## Problem statement
Your job with the data below is to output exactly the lines from the one holding "непосредственно в ходе" down to the one holding "sorgfältig gesichert, damit", both included, and no others.

## Data extract
/---

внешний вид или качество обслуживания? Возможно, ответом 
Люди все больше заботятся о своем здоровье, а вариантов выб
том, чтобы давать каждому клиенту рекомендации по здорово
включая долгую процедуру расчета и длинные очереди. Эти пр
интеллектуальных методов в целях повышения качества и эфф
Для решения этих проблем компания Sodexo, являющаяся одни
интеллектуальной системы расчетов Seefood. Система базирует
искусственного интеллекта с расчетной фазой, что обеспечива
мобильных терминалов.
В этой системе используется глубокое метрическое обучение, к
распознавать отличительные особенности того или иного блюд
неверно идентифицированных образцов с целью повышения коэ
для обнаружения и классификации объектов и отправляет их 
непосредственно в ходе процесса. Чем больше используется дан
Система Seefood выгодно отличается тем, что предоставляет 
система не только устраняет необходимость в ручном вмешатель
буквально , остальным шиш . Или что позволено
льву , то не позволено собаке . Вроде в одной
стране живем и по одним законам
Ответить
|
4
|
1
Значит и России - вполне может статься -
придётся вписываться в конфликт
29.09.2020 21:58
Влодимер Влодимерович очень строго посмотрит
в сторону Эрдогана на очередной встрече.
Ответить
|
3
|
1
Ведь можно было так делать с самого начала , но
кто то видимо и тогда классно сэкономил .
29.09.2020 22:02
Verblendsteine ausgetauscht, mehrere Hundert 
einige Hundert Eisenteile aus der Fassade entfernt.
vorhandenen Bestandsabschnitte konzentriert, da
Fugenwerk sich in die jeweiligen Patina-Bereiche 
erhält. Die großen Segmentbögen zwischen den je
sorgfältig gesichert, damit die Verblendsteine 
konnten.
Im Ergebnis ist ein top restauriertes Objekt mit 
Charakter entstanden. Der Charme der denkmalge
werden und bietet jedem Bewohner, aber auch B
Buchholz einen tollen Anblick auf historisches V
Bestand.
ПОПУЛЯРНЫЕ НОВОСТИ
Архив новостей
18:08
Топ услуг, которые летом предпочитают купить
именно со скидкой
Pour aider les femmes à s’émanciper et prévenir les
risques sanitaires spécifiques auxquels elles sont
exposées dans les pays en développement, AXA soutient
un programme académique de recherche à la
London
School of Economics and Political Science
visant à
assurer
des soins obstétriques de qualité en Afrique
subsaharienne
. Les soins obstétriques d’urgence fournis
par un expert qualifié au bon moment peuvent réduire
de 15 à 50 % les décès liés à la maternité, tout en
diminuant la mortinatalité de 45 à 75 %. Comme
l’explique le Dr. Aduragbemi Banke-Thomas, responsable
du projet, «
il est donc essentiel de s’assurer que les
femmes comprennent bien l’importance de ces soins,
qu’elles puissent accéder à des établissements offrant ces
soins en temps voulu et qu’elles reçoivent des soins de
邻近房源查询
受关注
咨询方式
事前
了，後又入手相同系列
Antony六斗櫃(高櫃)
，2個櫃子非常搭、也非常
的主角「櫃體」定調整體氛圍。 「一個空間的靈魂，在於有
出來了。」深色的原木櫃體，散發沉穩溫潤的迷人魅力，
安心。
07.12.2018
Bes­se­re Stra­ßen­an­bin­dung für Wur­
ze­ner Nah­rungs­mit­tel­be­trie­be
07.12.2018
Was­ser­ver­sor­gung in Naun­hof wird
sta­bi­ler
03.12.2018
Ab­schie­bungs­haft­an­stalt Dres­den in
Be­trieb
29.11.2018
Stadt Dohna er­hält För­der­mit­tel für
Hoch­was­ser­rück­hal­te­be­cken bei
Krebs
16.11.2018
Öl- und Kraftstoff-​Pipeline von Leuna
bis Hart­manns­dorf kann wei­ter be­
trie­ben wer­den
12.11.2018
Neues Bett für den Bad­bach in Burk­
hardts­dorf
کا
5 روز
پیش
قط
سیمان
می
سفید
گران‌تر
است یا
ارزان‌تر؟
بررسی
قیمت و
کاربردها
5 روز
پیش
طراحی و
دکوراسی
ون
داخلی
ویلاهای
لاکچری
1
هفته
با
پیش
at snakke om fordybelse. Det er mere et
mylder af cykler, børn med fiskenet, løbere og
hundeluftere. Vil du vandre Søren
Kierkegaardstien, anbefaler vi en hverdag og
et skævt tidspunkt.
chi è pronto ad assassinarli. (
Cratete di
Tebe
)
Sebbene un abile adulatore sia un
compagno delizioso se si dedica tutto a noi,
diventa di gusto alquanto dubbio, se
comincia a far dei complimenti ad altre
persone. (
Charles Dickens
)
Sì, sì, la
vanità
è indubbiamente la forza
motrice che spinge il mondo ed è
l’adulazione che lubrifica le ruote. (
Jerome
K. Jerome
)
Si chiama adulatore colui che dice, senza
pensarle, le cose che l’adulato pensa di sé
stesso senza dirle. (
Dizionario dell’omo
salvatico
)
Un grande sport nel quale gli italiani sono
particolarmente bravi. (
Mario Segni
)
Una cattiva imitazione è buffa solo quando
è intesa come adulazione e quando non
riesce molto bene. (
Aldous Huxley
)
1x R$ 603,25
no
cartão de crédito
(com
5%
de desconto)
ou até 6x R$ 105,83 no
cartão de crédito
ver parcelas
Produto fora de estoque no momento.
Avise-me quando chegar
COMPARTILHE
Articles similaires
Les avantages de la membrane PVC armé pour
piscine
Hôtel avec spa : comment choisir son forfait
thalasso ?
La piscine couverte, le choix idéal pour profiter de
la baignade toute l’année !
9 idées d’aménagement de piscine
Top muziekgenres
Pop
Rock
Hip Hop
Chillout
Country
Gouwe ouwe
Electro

\---

## Result of this task
непосредственно в ходе процесса. Чем больше используется дан
Система Seefood выгодно отличается тем, что предоставляет 
система не только устраняет необходимость в ручном вмешатель
буквально , остальным шиш . Или что позволено
льву , то не позволено собаке . Вроде в одной
стране живем и по одним законам
Ответить
|
4
|
1
Значит и России - вполне может статься -
придётся вписываться в конфликт
29.09.2020 21:58
Влодимер Влодимерович очень строго посмотрит
в сторону Эрдогана на очередной встрече.
Ответить
|
3
|
1
Ведь можно было так делать с самого начала , но
кто то видимо и тогда классно сэкономил .
29.09.2020 22:02
Verblendsteine ausgetauscht, mehrere Hundert 
einige Hundert Eisenteile aus der Fassade entfernt.
vorhandenen Bestandsabschnitte konzentriert, da
Fugenwerk sich in die jeweiligen Patina-Bereiche 
erhält. Die großen Segmentbögen zwischen den je
sorgfältig gesichert, damit die Verblendsteine 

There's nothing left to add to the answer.